Friday, January 1, 2010

Uncharted territory

So far this year, I've made 8 smoothies, 3 different kinds of soup (all mushy), sweet tea and blackeyed peas; cajoled my petulant patient, e-mailed a new friend in England, checked my Facebook page about a hundred times and put the dogs outside at least that many times too; retrieved keys, gloves, errant dogs in the front yard and lunch for my hard-working spouse, who's taking down the Christmas lights outside; entertained drop-in guests, fiddled with my camera, accepted offers of meals to be brought to us in the coming days, drunk a whole pot of coffee and given the fish eye to my dirty kitchen.  I've talked to 3/5ths of my kids, both my parents and one of my best friends on the telephone, and have been serenaded by my 5 year old great-nephew, who accompanied himself with great gusto on our piano. 

All this and I'm still in my pjs and robe.  If it's true that what you do on the first day of the new year, you do all year long, then I am looking at 364 remaining days of unkempt exhaustion.  According to my mother-in-law, our 92-year-old aunt Lucie Mae had deep-cleaned her entire house by noon today.  I can't even bring myself to sweep the dog hair up from the living room floor, where it is assembling itself into a beagle/lab/rat terrier carpet.  And that Christmas tree in the front room that's been hemmorhaging needles for the past week? Forget about it.  I just won't go in there for a while.

Arguably, I should probably be making some spanking-new resolutions for this new year.  It's traditional, like black-eyed peas.  And usually, I do--the old stand-bys of 'lose 30 pounds', 'start running again', 'no more cursing'...but if history repeats itself (and usually, it does) then in about 2 weeks I'll have forgotten all the promises I made to 2010 and fall right back into my 50 year old ways.  I can't yet bear the knowledge of my eventual failure.

Too, I am worried for my patient--who, on his 4th post-op day is cranky, bored with my delicious smoothies and frustrated by pain and his inability to talk--because he is starting to see that this recovery period is going to take longer than he (OK, we) thought it would.  I'm worried that school starts in 2 1/2 weeks and he hasn't registered for classes yet...but am worried too that he won't be ready to start back to school on the 19th, that he won't feel like living alone in his apartment at school, and most of all, worried that he may decide he doesn't feel or look like going back to class when it starts and thus will miss out on a whole semester of college.  I'm worried about his physical state AND his mental state.  I'm afraid I won't be able to keep him occupied, well-fed and content for 5 1/2 more weeks.  I'm just worried....and it's not really my nature. 

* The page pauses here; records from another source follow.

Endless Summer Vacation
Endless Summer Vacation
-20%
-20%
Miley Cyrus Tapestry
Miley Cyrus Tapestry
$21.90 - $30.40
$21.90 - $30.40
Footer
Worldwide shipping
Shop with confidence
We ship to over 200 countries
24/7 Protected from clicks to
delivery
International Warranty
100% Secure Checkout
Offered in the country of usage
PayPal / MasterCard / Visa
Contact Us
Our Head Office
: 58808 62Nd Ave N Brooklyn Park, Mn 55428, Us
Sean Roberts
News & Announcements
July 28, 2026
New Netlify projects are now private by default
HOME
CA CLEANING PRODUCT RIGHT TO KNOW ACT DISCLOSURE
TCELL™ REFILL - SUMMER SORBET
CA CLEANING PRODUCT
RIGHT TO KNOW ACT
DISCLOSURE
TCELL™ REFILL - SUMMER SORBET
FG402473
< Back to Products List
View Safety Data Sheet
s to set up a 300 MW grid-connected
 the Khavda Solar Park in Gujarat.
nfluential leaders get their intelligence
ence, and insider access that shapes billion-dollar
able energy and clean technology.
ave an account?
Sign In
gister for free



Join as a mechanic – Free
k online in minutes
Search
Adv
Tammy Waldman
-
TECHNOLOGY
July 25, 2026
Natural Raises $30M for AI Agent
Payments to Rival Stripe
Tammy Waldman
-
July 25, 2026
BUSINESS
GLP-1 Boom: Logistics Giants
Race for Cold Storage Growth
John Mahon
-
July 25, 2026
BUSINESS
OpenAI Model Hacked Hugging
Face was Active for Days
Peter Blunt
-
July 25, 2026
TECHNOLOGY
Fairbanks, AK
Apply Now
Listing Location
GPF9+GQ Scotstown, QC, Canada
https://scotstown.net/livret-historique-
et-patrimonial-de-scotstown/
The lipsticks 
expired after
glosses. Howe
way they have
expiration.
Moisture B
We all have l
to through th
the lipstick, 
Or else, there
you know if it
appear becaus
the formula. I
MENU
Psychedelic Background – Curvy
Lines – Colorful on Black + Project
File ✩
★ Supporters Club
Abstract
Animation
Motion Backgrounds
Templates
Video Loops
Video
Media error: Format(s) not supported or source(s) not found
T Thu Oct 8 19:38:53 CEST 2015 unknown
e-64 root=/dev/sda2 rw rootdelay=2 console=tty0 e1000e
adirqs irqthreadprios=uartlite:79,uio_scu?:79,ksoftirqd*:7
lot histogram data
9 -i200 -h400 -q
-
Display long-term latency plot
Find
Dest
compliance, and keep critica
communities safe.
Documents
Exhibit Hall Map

I could tell him what to do...but I can't even tell myself what to do.  I can't even decide what to call this new year.  Is it more hip to call it twenty-ten?  Is it too time-consuming to say two thousand ten?

So on the first afternoon of a new decade, I find myself in unfamiliar waters, in uncharted territory, in untested times...in a yet-as-unnamed YEAR, for crying out loud.  And thankful for the safe familiarity of my pjs and robe.